Evie fluttered her lashes. “Then the patient won’t need the defibrulator.”

Chase huffed a sigh. “Sometimes I wonder … ”

“If a wolf can keep up with a coyote?”

“Why I bother.”

“It’s because no wolf can resist a good hunt. And no coyote can resist a good trick.” She moved unexpectedly and shoved Chase into the snow, then leaped on top of him. She nuzzled his neck playfully. “We just switched roles. Feel free to yell for help.”

“That you, Chase? You okay down there?”

Evie stared around. Officer Jim Gordon grinned down at them. “Evening, folks. Slippery, isn’t it?”

“Yes,” Evie growled. She shoved herself to her feet, leaving Chase to fend for himself. “How fortunate so many people are out and about to lend us a hand.”

“We’re here to serve,” Officer Gordon agreed cheerfully. “You might want to head in out of the cold. The movie theater will be letting out in about five minutes.”

“I thought Montana had a sparse population,” Evie complained once Officer Gordon had left. “This is worse than Los Angeles.”

“Maybe we should go in,” Chase said. “There’s coffee back at the station … and Hannibal brought his pickup truck.”

Evie perked up at once. “He still keeps blankets in the back?”

“And a tarp.” He winked. “In case it snows.”

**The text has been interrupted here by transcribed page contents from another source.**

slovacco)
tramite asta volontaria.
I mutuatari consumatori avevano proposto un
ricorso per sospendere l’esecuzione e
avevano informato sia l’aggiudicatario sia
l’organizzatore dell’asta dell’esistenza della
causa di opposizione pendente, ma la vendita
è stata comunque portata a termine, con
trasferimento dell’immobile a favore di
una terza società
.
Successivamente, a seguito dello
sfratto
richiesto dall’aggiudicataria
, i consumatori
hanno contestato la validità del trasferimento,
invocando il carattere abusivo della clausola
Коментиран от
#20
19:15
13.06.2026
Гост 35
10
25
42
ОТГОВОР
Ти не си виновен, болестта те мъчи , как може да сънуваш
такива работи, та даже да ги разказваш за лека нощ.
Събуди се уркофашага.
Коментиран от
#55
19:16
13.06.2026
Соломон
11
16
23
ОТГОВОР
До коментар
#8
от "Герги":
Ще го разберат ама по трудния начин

“That's what I like about you EMTs. You're always prepared." She took Chase’s hand. They set off at a trot across the square.

3 comments:

Savanna Kougar said...

Oh, how sad Evie didn't get her role-playing adventure in the snow... maybe Talbot's Peak needs a park reserved only for adult playtime.

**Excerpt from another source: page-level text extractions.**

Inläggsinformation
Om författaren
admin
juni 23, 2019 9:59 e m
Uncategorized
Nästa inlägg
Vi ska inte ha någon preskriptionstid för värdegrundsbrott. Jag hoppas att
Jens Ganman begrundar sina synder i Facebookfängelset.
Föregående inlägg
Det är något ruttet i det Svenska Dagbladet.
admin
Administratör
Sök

Now there's an issue to run on... if you want to be mayor.

Pat C. said...

I'm sure there are rooms at Dante's for "adult playtime." However, Evie's a coyote,and something of an exhibitionist. Every now and then she likes to throw off the librarian guise and go public, preferably with Chase.

I'm mulling over a possible followup flash, involving a video camera in the hands of a certain snake ...

Savanna Kougar said...

Yeah, there are rooms at the Pleasure Club... but outdoor adult playtime might be to the taste of some...

Forgot to say how much I like Evie's pic!

There was that whole public sex exhibition thing going on for awhile in parks, etc... it might still be going on for all I know. Erotic novels were were written with that theme.

Well, if anyone could hold the camera steady enough it would be Lamar... a whole new reality show... shapeshifter exhibitionist sex. Talk about an underground market.